4隅に近い部分に4mmの穴をあけてあります。 グリルに取り付けるための穴です。
↑ウェルナット。
取り付け方法はいくつか考えました。 いちばん簡単なのはタッピングビスによる取り付けですが
このシールドはライトの光軸合わせなどの際に取り外す必要があるし、内側が汚れた際にも洗うの
に取り外すことがあるので、タッピングビスでは何度か取り外ししているとネジ穴がバカになって
くるのでこの方法はパスしました。
他の方法は、ブラインドナットによる取り付け、プッシュリベットによる取り付けなども検討しました
が、もっとも取り付け取りはずしが容易な方法で考えた結果、ウェルナットにしました。
ウェルナットはネジを締め込むことでゴム部分が潰れて、挟み込むことで固定するものです。

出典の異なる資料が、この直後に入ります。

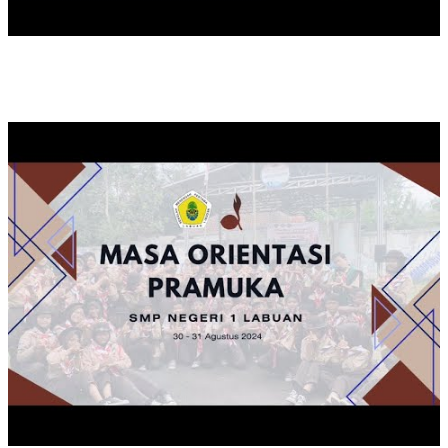
KEGIATAN MOP TAHUN 2024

ゴムですので、密閉性や振動吸収性が高いのが特徴です。

↑ナノハードクリアー
樹脂は紫外線などの影響で次第に黄ばんできますので、取り付ける前に予め塗っておきました。
10年ほど前のクルマになると、樹脂レンズのクルマなどはよく黄ばんでしまっているのを見ます。

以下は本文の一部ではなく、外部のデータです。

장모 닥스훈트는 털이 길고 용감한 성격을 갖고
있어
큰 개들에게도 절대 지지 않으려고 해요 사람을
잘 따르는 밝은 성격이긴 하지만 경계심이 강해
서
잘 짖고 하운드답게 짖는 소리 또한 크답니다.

この製品はそういった場合、レンズに塗布することで少しでも透明感(あくまで透明「感」で、決して
透明度が蘇るわけではありません。 透明度を復活させるにはやはり研磨してからでないとダメですが、
それでも樹脂内部まで劣化してしまっていると限界があります。 最近は業者で樹脂ライトの研磨を
しているところも多いですが、この場合も樹脂内部まで曇ってしまっている場合は元どおりにはなり
ません)を復活させるとともに黄ばんでしまった色を淡いブルーの膜で被うことで、視覚的なクリアー
感を高めるものです。
私の場合は、とりあえず経年変化の変色予防の意味で先に塗っておきました。 これにより保護効果
が約6ヶ月持続するそうです。
成分的には、最近のボディコーティング剤に多いガラス繊維系コーティングに類似したもののようです。

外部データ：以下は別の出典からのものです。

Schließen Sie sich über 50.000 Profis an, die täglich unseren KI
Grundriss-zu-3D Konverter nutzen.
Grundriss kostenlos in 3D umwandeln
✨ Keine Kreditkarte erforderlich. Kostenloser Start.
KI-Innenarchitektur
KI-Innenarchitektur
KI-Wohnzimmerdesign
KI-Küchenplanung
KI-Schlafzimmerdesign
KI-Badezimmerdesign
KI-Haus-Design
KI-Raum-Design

ですので、完全に素材に定着するまでには3日ほどかかります。
なお、これにより若干ブルーっぽく着色されますが、ほんの僅かですので見た目のライトの明るさに
影響を与えるほどではありません。
●取り付け

↑取り付けたところ。
シールドはグリルの角度に合わせて温めながら若干の曲げをつけてから取り付け。
これは単に面をあわせる意味だけでなく、面剛性を上げる効果もあります。
なお、フロントグリルに穴をあけるわけですので、純正そのままの部品に加工をすると
もう元には戻せないので、スペアの中古グリルに加工しました。
グリルの色は今までつけていたグリルよりもやや濃いめにして、純正グリルの色と
中間程度の濃さのトヨタ純正カラーのグレーメタリックに塗ってあります。

●フロントグリルの脱着について
フロントグリルの脱着方法について、いまだにメールをいただくことが多いので、くり返しになります
が載せておきます。
フロントグリルを留めているネジはグリルの網の部分にある3本だけで、あとは4箇所の爪によって
ボディに取り付けられています。
下の写真の矢印の部分の4箇所がその位置で、掴みにくいですがこの4箇所を思いっきり前方に引っぱって
取ります。 けっこう固いので最初は割れるかと思うかも知れませんが、1度コツを掴むとスムーズに
できるようになります。

※変な方向に力をかけると割れる可能性もありますので気をつけてください。 上下方向に捻るの
ではなく素直にまっすぐ前に引っぱることがポイントです。